# How zvec's Write-Ahead Log (WAL) Ensures Data Durability

> Discover how zvec's write-ahead log (WAL) guarantees data durability. Learn how appending mutations with CRC checksums prevents data loss even after system crashes.

- Repository: [Alibaba/zvec](https://github.com/alibaba/zvec)
- Tags: internals
- Published: 2026-02-16

---

**zvec guarantees durability by appending every mutation to a crash-recoverable WAL with CRC checksums before applying changes to in-memory structures, ensuring no committed data is lost even after system crashes.**

The Alibaba zvec vector database engine relies on a robust write-ahead log (WAL) mechanism to provide strong durability guarantees for every document mutation. Before any INSERT, UPDATE, UPSERT, or DELETE operation becomes visible to readers, zvec serializes the change to an append-only WAL file protected by CRC32C checksums. This design ensures that even if the system crashes immediately after a write, the committed data can be fully recovered during the next startup.

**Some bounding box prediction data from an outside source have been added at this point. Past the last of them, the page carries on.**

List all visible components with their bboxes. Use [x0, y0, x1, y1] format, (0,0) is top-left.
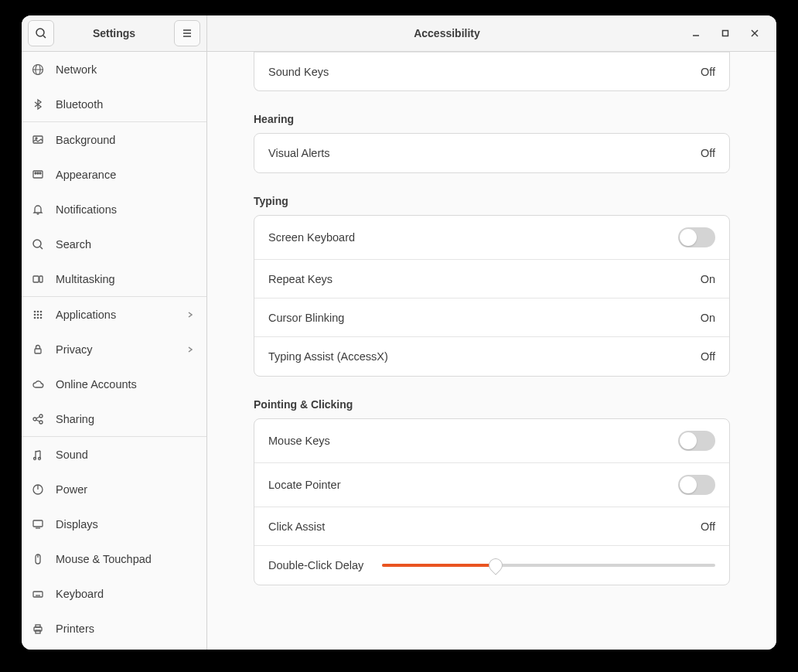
sidebar-item-label: Sound [56, 449, 88, 461]
row-visual-alerts[interactable]: Visual Alerts Off [254, 134, 729, 172]
minimize-button[interactable] [687, 24, 705, 43]
panel-title: Accessibility [207, 27, 687, 39]
search-button[interactable] [28, 20, 54, 46]
body: NetworkBluetoothBackgroundAppearanceNoti… [22, 52, 776, 650]
close-button[interactable] [745, 24, 764, 43]
section-card-partial: Sound Keys Off [254, 52, 730, 91]
sidebar-item-label: Network [56, 63, 97, 76]
search-icon [35, 27, 47, 39]
sidebar-item-search[interactable]: Search [22, 227, 206, 261]
section-title-hearing: Hearing [254, 113, 730, 125]
sidebar-item-displays[interactable]: Displays [22, 507, 206, 541]
sidebar-item-privacy[interactable]: Privacy [22, 332, 206, 367]
toggle-screen-keyboard[interactable] [678, 227, 715, 247]
row-label: Screen Keyboard [268, 231, 678, 244]
svg-point-28 [34, 316, 36, 319]
sidebar-item-sound[interactable]: Sound [22, 437, 206, 472]
sidebar-item-label: Notifications [56, 203, 117, 216]
svg-line-19 [40, 247, 43, 249]
section-card-typing: Screen Keyboard Repeat Keys On Cursor Bl… [254, 215, 730, 377]
sidebar-item-label: Printers [56, 623, 94, 635]
svg-rect-54 [36, 630, 40, 633]
sidebar-item-applications[interactable]: Applications [22, 297, 206, 332]
sound-icon [31, 448, 45, 462]
row-locate-pointer[interactable]: Locate Pointer [254, 463, 729, 507]
slider-double-click[interactable] [382, 558, 715, 572]
row-label: Click Assist [268, 520, 701, 533]
sidebar-item-label: Search [56, 238, 91, 251]
sidebar-item-background[interactable]: Background [22, 122, 206, 157]
svg-point-18 [33, 240, 41, 247]
svg-rect-53 [36, 625, 40, 627]
sidebar-item-appearance[interactable]: Appearance [22, 157, 206, 192]
svg-line-36 [36, 420, 39, 421]
multitask-icon [31, 272, 45, 286]
maximize-button[interactable] [716, 24, 735, 43]
sidebar-item-label: Multitasking [56, 273, 115, 285]
sidebar-item-label: Displays [56, 518, 98, 530]
sidebar-item-mouse-touchpad[interactable]: Mouse & Touchpad [22, 541, 206, 576]
sidebar-item-label: Privacy [56, 343, 93, 356]
row-value: On [701, 312, 715, 324]
svg-rect-45 [33, 592, 43, 597]
appearance-icon [31, 168, 45, 182]
toggle-mouse-keys[interactable] [678, 431, 715, 451]
svg-point-0 [36, 29, 44, 36]
power-icon [31, 483, 45, 496]
sidebar-item-sharing[interactable]: Sharing [22, 401, 206, 436]
titlebar-left: Settings [22, 15, 207, 51]
sidebar-item-online-accounts[interactable]: Online Accounts [22, 367, 206, 401]
sidebar-item-label: Applications [56, 309, 116, 321]
row-double-click-delay[interactable]: Double-Click Delay [254, 546, 729, 585]
maximize-icon [721, 29, 729, 37]
svg-rect-31 [35, 349, 41, 353]
row-cursor-blinking[interactable]: Cursor Blinking On [254, 298, 729, 337]
content[interactable]: Sound Keys Off Hearing Visual Alerts Off… [207, 52, 776, 650]
sidebar-item-power[interactable]: Power [22, 472, 206, 507]
row-label: Locate Pointer [268, 479, 678, 491]
row-label: Cursor Blinking [268, 312, 701, 324]
row-click-assist[interactable]: Click Assist Off [254, 507, 729, 546]
svg-point-30 [40, 316, 43, 319]
svg-point-27 [40, 313, 43, 316]
svg-point-37 [34, 457, 36, 459]
sidebar-item-keyboard[interactable]: Keyboard [22, 576, 206, 611]
row-label: Visual Alerts [268, 147, 701, 159]
chevron-right-icon [186, 311, 194, 319]
row-value: Off [701, 520, 715, 533]
sidebar-item-label: Online Accounts [56, 378, 137, 391]
svg-point-26 [37, 313, 39, 316]
sidebar-item-bluetooth[interactable]: Bluetooth [22, 87, 206, 121]
svg-point-16 [37, 172, 39, 174]
sidebar-item-notifications[interactable]: Notifications [22, 192, 206, 227]
sidebar-item-multitasking[interactable]: Multitasking [22, 261, 206, 296]
svg-point-33 [39, 414, 43, 418]
svg-rect-41 [33, 520, 43, 527]
sidebar[interactable]: NetworkBluetoothBackgroundAppearanceNoti… [22, 52, 207, 650]
sidebar-item-label: Appearance [56, 169, 116, 181]
row-value: Off [701, 147, 715, 159]
section-title-typing: Typing [254, 195, 730, 207]
share-icon [31, 412, 45, 426]
sidebar-item-label: Sharing [56, 413, 94, 425]
menu-button[interactable] [174, 20, 200, 46]
globe-icon [31, 63, 45, 77]
section-title-pointing: Pointing & Clicking [254, 398, 730, 411]
svg-point-25 [34, 313, 36, 316]
sidebar-item-printers[interactable]: Printers [22, 611, 206, 646]
row-label: Double-Click Delay [268, 559, 363, 571]
hamburger-icon [181, 27, 193, 39]
row-value: Off [701, 350, 715, 363]
svg-line-1 [43, 36, 46, 38]
row-typing-assist[interactable]: Typing Assist (AccessX) Off [254, 337, 729, 376]
toggle-locate-pointer[interactable] [678, 475, 715, 495]
row-screen-keyboard[interactable]: Screen Keyboard [254, 216, 729, 260]
row-label: Sound Keys [268, 66, 701, 78]
svg-point-32 [33, 418, 36, 421]
svg-rect-21 [39, 276, 43, 282]
row-repeat-keys[interactable]: Repeat Keys On [254, 260, 729, 298]
row-mouse-keys[interactable]: Mouse Keys [254, 419, 729, 463]
svg-point-38 [39, 457, 41, 459]
row-sound-keys[interactable]: Sound Keys Off [254, 52, 729, 90]
sidebar-item-network[interactable]: Network [22, 52, 206, 87]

## Core WAL Architecture and File Structure

### WAL File Creation and Path Management

Every segment in zvec maintains its own dedicated WAL file. When a segment initializes its write-ahead log, `SegmentImpl::open_wal_file()` invokes `WalFile::Create` to instantiate a `LocalWalFile`. The file path is constructed via `FileHelper::MakeWalPath`, generating a file named `*.wal` in the segment's directory.

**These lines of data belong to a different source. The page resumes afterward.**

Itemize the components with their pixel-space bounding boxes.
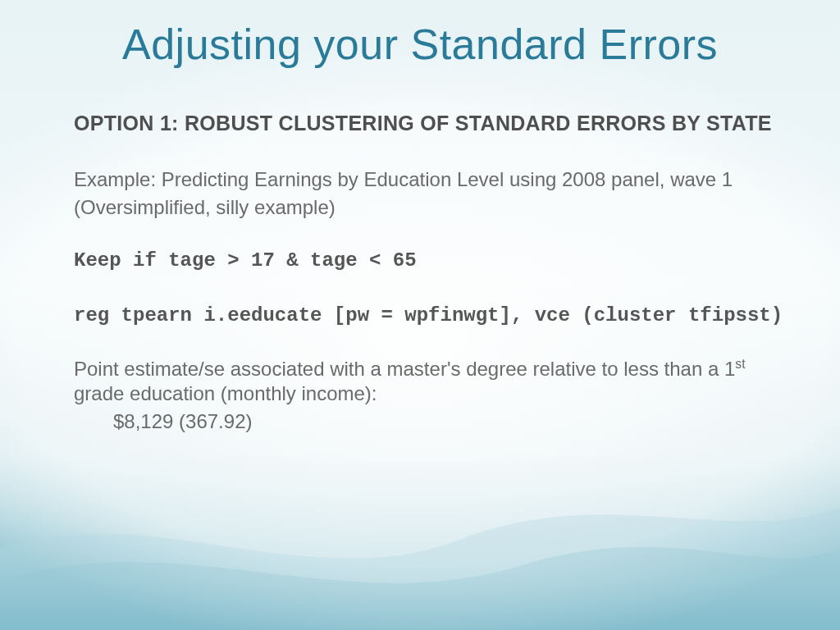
code-line-2: reg tpearn i.eeducate [pw = wpfinwgt], v… <box>74 303 791 329</box>
slide-body: OPTION 1: ROBUST CLUSTERING OF STANDARD … <box>74 111 791 434</box>
result-intro-pre: Point estimate/se associated with a mast… <box>74 358 735 380</box>
background-wave <box>0 450 840 630</box>
result-intro-sup: st <box>735 357 745 371</box>
option-header: OPTION 1: ROBUST CLUSTERING OF STANDARD … <box>74 111 791 136</box>
result-value: $8,129 (367.92) <box>74 409 791 434</box>
example-note: (Oversimplified, silly example) <box>74 195 791 220</box>
slide: Adjusting your Standard Errors OPTION 1:… <box>0 0 840 630</box>
result-intro: Point estimate/se associated with a mast… <box>74 357 791 406</box>
slide-title: Adjusting your Standard Errors <box>0 20 840 69</box>
result-intro-post: grade education (monthly income): <box>74 382 377 404</box>
code-line-1: Keep if tage > 17 & tage < 65 <box>74 248 791 274</box>
example-line: Example: Predicting Earnings by Educatio… <box>74 167 791 192</box>
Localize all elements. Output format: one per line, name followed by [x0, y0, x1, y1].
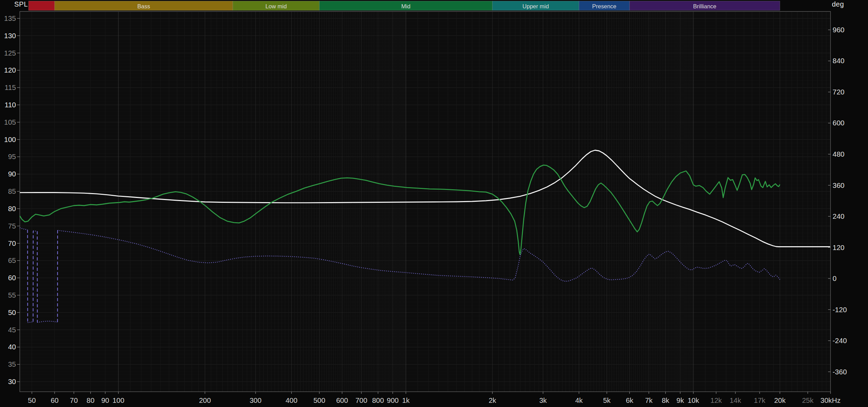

This separation ensures that WAL files are never overwritten in-place—only new records are appended—providing a linear history of mutations that can be replayed sequentially.

### Record Format and CRC Protection

Each mutation is wrapped in a `WalRecord` structure before hitting the disk. In `LocalWalFile::append`, the system constructs a record containing three fields: **length** (payload size), **CRC32C checksum**, and **payload** (the serialized document bytes).

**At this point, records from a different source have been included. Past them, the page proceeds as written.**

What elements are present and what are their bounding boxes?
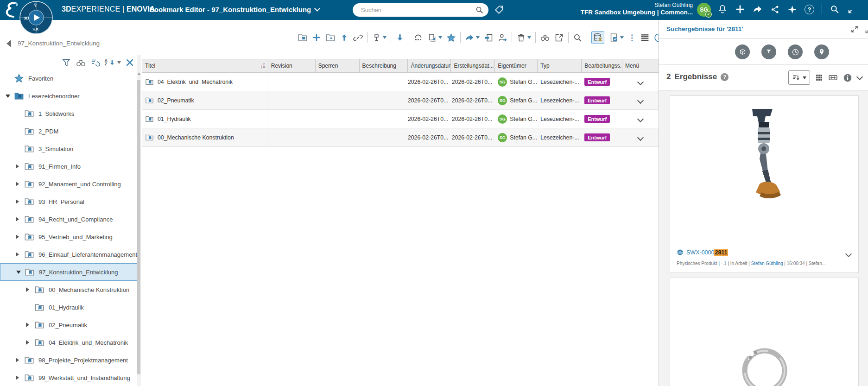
column-header-erstellungsdatum[interactable]: Erstellungsdat... xyxy=(451,59,495,72)
caret-right-icon[interactable] xyxy=(16,234,24,239)
open-in-button[interactable] xyxy=(484,33,494,43)
download-button[interactable] xyxy=(395,33,405,42)
filter-funnel-button[interactable] xyxy=(761,44,776,59)
column-header-aenderungsdatum[interactable]: Änderungsdatum xyxy=(408,59,451,72)
result-card[interactable] xyxy=(670,278,859,386)
caret-right-icon[interactable] xyxy=(16,164,24,169)
caret-right-icon[interactable] xyxy=(26,287,34,292)
column-header-typ[interactable]: Typ xyxy=(538,59,582,72)
tree-item-04-elektrik-und-mechatronik[interactable]: 04_Elektrik_und_Mechatronik xyxy=(0,334,137,351)
tree-item-lesezeichenordner[interactable]: Lesezeichenordner xyxy=(0,87,137,105)
share-button[interactable] xyxy=(465,33,480,43)
3dexperience-compass[interactable]: 3D V.R Ÿ xyxy=(19,1,53,34)
back-arrow-icon[interactable] xyxy=(6,40,11,47)
caret-right-icon[interactable] xyxy=(26,340,34,345)
owner-link[interactable]: Stefan Güthling xyxy=(751,261,783,266)
notifications-bell-icon[interactable] xyxy=(717,4,728,14)
export-button[interactable] xyxy=(413,33,423,43)
help-icon[interactable]: ? xyxy=(721,73,729,81)
clipped-expand-icon[interactable] xyxy=(847,4,852,14)
delete-button[interactable] xyxy=(516,33,531,43)
session-data-button[interactable] xyxy=(591,31,604,44)
column-header-eigentuemer[interactable]: Eigentümer xyxy=(495,59,538,72)
row-title[interactable]: 00_Mechanische Konstruktion xyxy=(158,134,234,141)
column-header-sperren[interactable]: Sperren xyxy=(316,59,360,72)
tree-item-94-recht-und-compliance[interactable]: 94_Recht_und_Compliance xyxy=(0,210,137,228)
tree-item-98-projekte-projektmanagement[interactable]: 98_Projekte_Projektmanagement xyxy=(0,351,137,369)
tree-item-92-manament-und-controlling[interactable]: 92_Manament_und Controlling xyxy=(0,175,137,193)
column-header-titel[interactable]: Titel ↓za xyxy=(142,59,268,72)
find-button[interactable] xyxy=(540,32,550,43)
structure-view-button[interactable] xyxy=(372,33,386,43)
table-row[interactable]: 01_Hydraulik 2026-02-26T0... 2026-02-26T… xyxy=(142,110,659,128)
report-button[interactable] xyxy=(608,32,624,43)
find-binoculars-icon[interactable] xyxy=(76,57,86,68)
row-title[interactable]: 01_Hydraulik xyxy=(158,116,191,122)
tree-item-2-pdm[interactable]: 2_PDM xyxy=(0,122,137,140)
add-bookmark-button[interactable] xyxy=(298,32,308,43)
tree-item-96-einkauf-lieferantenmanagement[interactable]: 96_Einkauf_Lieferantenmanagement xyxy=(0,246,137,263)
tree-item-00-mechanische-konstruktion[interactable]: 00_Mechanische Konstruktion xyxy=(0,281,137,298)
caret-right-icon[interactable] xyxy=(16,199,24,204)
compass-3d-label[interactable]: 3D xyxy=(24,15,29,20)
tree-item-99-werkstatt-und-instandhaltung[interactable]: 99_Werkstatt_und_Instandhaltung xyxy=(0,369,137,386)
tree-item-91-firmen-info[interactable]: 91_Firmen_Info xyxy=(0,158,137,175)
refresh-list-icon[interactable] xyxy=(90,57,101,68)
tree-item-02-pneumatik[interactable]: 02_Pneumatik xyxy=(0,316,137,334)
caret-right-icon[interactable] xyxy=(16,182,24,186)
tree-scrollbar-thumb[interactable] xyxy=(137,80,140,374)
sort-az-button[interactable]: AZ xyxy=(105,58,121,67)
scroll-up-icon[interactable] xyxy=(138,72,140,75)
search-content-button[interactable] xyxy=(573,33,583,43)
row-menu-chevron-icon[interactable] xyxy=(637,97,644,103)
tree-item-1-solidworks[interactable]: 1_Solidworks xyxy=(0,105,137,122)
caret-down-icon[interactable] xyxy=(16,271,25,274)
info-icon[interactable] xyxy=(843,73,852,82)
column-header-revision[interactable]: Revision xyxy=(268,59,316,72)
favorite-button[interactable] xyxy=(446,33,456,43)
breadcrumb[interactable]: 97_Konstruktion_Entwicklung xyxy=(18,40,100,47)
global-search[interactable] xyxy=(353,3,488,17)
expand-panel-icon[interactable] xyxy=(850,25,859,33)
caret-right-icon[interactable] xyxy=(16,252,24,257)
add-content-button[interactable] xyxy=(312,33,321,42)
share-forward-icon[interactable] xyxy=(753,4,763,14)
result-card[interactable]: SWX-00002811 Physisches Produkt | -.1 | … xyxy=(670,95,859,273)
compass-vr-label[interactable]: V.R xyxy=(33,27,39,32)
row-title[interactable]: 04_Elektrik_und_Mechatronik xyxy=(158,79,233,85)
caret-right-icon[interactable] xyxy=(16,375,24,380)
sort-dropdown[interactable] xyxy=(788,70,810,85)
tree-item-95-vertrieb-und-marketing[interactable]: 95_Vertrieb_und_Marketing xyxy=(0,228,137,246)
link-button[interactable] xyxy=(353,33,363,43)
user-info[interactable]: Stefan Güthling TFR Sandbox Umgebung | C… xyxy=(581,2,693,17)
search-icon[interactable] xyxy=(475,6,484,14)
column-header-bearbeitungsstatus[interactable]: Bearbeitungss.. xyxy=(582,59,622,72)
column-header-beschreibung[interactable]: Beschreibung xyxy=(360,59,408,72)
add-plus-icon[interactable] xyxy=(735,4,745,14)
location-pin-button[interactable] xyxy=(814,44,829,59)
filter-icon[interactable] xyxy=(61,57,71,68)
row-menu-chevron-icon[interactable] xyxy=(637,115,644,122)
collapse-chevron-icon[interactable] xyxy=(856,74,863,80)
row-menu-chevron-icon[interactable] xyxy=(637,78,644,85)
recent-clock-button[interactable] xyxy=(788,44,803,59)
caret-right-icon[interactable] xyxy=(16,358,24,362)
avatar[interactable]: SG ✓ xyxy=(697,3,711,17)
caret-right-icon[interactable] xyxy=(16,217,24,221)
copy-button[interactable] xyxy=(427,33,442,43)
new-folder-button[interactable] xyxy=(325,32,336,43)
table-row[interactable]: 04_Elektrik_und_Mechatronik 2026-02-26T0… xyxy=(142,73,659,91)
search-input[interactable] xyxy=(360,6,475,14)
tree-item-3-simulation[interactable]: 3_Simulation xyxy=(0,140,137,158)
caret-right-icon[interactable] xyxy=(26,323,34,327)
3ds-logo-icon[interactable] xyxy=(4,2,19,19)
tree-item-01-hydraulik[interactable]: 01_Hydraulik xyxy=(0,298,137,316)
table-row[interactable]: 00_Mechanische Konstruktion 2026-02-26T0… xyxy=(142,128,659,147)
column-header-menue[interactable]: Menü xyxy=(622,59,659,72)
tree-item-93-hr-personal[interactable]: 93_HR_Personal xyxy=(0,193,137,210)
assign-owner-button[interactable] xyxy=(498,33,507,43)
3d-shape-filter-button[interactable] xyxy=(735,44,750,59)
card-expand-chevron-icon[interactable] xyxy=(845,251,852,257)
row-menu-chevron-icon[interactable] xyxy=(637,134,644,140)
close-x-icon[interactable] xyxy=(125,58,134,67)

The CRC is computed using `ailego::Crc32c::Hash` over the payload data. This checksum serves as a corruption detector during recovery—if a bit-rot or partial write occurs, the CRC validation fails and the recovery process stops before applying the damaged record, preventing data loss.

## Atomic Append and Thread Safety

Concurrent mutations to the same segment are serialized through a mutex guard. Inside `LocalWalFile::append`, the actual disk write occurs within a `std::lock_guard<std::mutex>` scope that protects the `write_record` method.

This locking ensures that multiple threads appending to the same WAL file cannot interleave their records, maintaining the sequential integrity required for deterministic crash recovery. Each append operation is atomic from the perspective of the WAL—either the entire record (length + CRC + payload) is written, or none of it is.

## Flush Policies and OS-Level Persistence

Durability is configurable through `WalOptions.max_docs_wal_flush`. This parameter controls how many documents can be appended before the system forces an `fsync` operation via `file_.flush()`.

When the append count reaches the configured threshold, `LocalWalFile::append` automatically triggers a flush, forcing the operating system to push buffered data to the storage device. Users can also explicitly call `wal_file_->flush()` for synchronous durability on critical writes. This turns in-memory buffers into durable storage, ensuring that committed transactions survive a power loss.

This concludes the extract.